### THE TASK:
Would you write out the entries again, exactly as they are, but without images?
=== DATA LISTING ===
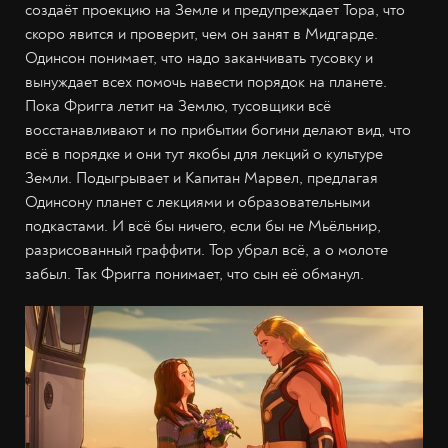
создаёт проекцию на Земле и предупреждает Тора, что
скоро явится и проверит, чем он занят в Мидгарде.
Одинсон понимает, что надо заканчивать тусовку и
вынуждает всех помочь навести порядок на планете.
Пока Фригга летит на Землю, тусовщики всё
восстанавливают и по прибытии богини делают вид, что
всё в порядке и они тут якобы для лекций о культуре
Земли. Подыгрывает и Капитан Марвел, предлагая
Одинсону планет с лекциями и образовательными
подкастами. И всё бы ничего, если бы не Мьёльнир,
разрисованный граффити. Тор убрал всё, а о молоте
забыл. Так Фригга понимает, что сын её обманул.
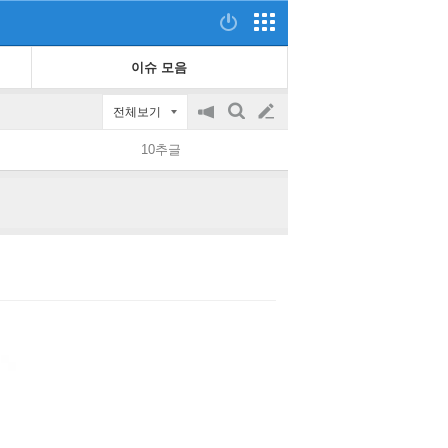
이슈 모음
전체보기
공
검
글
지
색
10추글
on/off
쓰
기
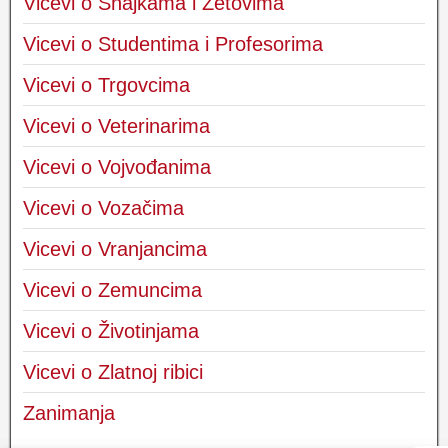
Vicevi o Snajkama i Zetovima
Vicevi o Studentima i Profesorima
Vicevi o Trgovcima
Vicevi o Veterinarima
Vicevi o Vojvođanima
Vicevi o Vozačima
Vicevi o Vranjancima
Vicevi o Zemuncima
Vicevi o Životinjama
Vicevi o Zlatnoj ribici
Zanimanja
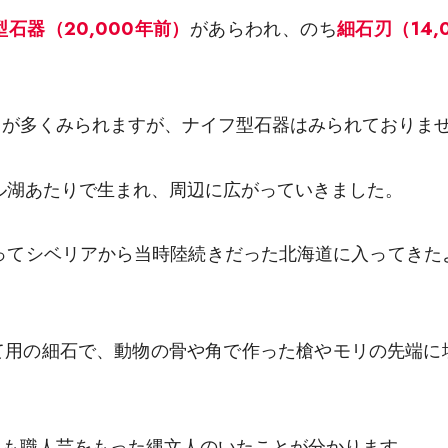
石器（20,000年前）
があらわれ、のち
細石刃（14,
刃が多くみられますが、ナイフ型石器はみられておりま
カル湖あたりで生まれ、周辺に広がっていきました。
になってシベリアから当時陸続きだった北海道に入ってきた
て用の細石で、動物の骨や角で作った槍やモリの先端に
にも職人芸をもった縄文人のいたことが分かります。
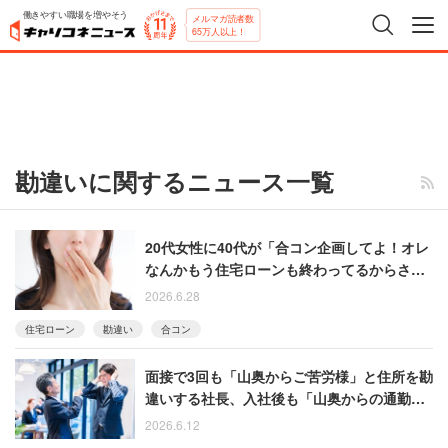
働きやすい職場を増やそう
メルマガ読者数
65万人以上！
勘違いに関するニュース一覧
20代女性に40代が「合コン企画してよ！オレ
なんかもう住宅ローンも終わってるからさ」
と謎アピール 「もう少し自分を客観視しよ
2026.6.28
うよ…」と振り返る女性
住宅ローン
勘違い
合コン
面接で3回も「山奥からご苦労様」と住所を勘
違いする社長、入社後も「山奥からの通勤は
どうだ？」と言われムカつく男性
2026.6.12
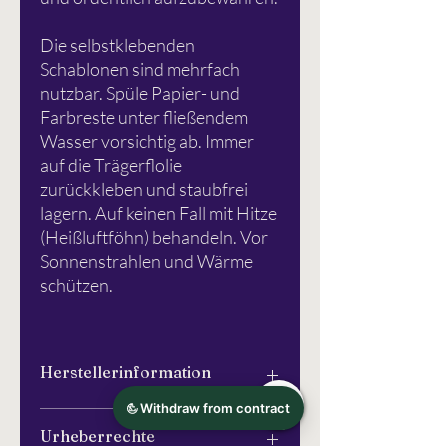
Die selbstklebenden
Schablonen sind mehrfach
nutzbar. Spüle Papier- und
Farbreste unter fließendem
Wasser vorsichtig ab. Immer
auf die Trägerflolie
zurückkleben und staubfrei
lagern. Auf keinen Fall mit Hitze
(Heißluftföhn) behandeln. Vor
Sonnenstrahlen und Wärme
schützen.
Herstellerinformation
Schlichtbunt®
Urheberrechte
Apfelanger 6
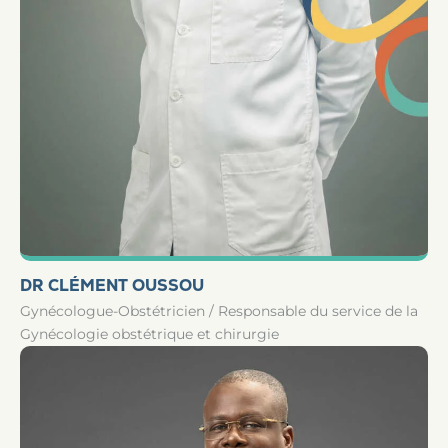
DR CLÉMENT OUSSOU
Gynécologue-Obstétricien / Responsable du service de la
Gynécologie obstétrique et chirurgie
===
### REPLY:
создаёт проекцию на Земле и предупреждает Тора, что
скоро явится и проверит, чем он занят в Мидгарде.
Одинсон понимает, что надо заканчивать тусовку и
вынуждает всех помочь навести порядок на планете.
Пока Фригга летит на Землю, тусовщики всё
восстанавливают и по прибытии богини делают вид, что
всё в порядке и они тут якобы для лекций о культуре
Земли. Подыгрывает и Капитан Марвел, предлагая
Одинсону планет с лекциями и образовательными
подкастами. И всё бы ничего, если бы не Мьёльнир,
разрисованный граффити. Тор убрал всё, а о молоте
забыл. Так Фригга понимает, что сын её обманул.
이슈 모음
전체보기
공
검
글
지
색
10추글
on/off
쓰
기
Vicevi o Snajkama i Zetovima
Vicevi o Studentima i Profesorima
Vicevi o Trgovcima
Vicevi o Veterinarima
Vicevi o Vojvođanima
Vicevi o Vozačima
Vicevi o Vranjancima
Vicevi o Zemuncima
Vicevi o Životinjama
Vicevi o Zlatnoj ribici
Zanimanja
石器（20,000年前）
があらわれ、のち
細石刃（14,
刃が多くみられますが、ナイフ型石器はみられておりま
カル湖あたりで生まれ、周辺に広がっていきました。
になってシベリアから当時陸続きだった北海道に入ってきた
て用の細石で、動物の骨や角で作った槍やモリの先端に
にも職人芸をもった縄文人のいたことが分かります。
働きやすい職場を増やそう
メルマガ読者数
65万人以上！
勘違いに関するニュース一覧
20代女性に40代が「合コン企画してよ！オレ
なんかもう住宅ローンも終わってるからさ」
と謎アピール 「もう少し自分を客観視しよ
2026.6.28
うよ…」と振り返る女性
住宅ローン
勘違い
合コン
面接で3回も「山奥からご苦労様」と住所を勘
違いする社長、入社後も「山奥からの通勤は
どうだ？」と言われムカつく男性
2026.6.12
Die selbstklebenden
Schablonen sind mehrfach
nutzbar. Spüle Papier- und
Farbreste unter fließendem
Wasser vorsichtig ab. Immer
auf die Trägerflolie
zurückkleben und staubfrei
lagern. Auf keinen Fall mit Hitze
(Heißluftföhn) behandeln. Vor
Sonnenstrahlen und Wärme
schützen.
Herstellerinformation
Schlichtbunt®
Urheberrechte
Apfelanger 6
DR CLÉMENT OUSSOU
Gynécologue-Obstétricien / Responsable du service de la
Gynécologie obstétrique et chirurgie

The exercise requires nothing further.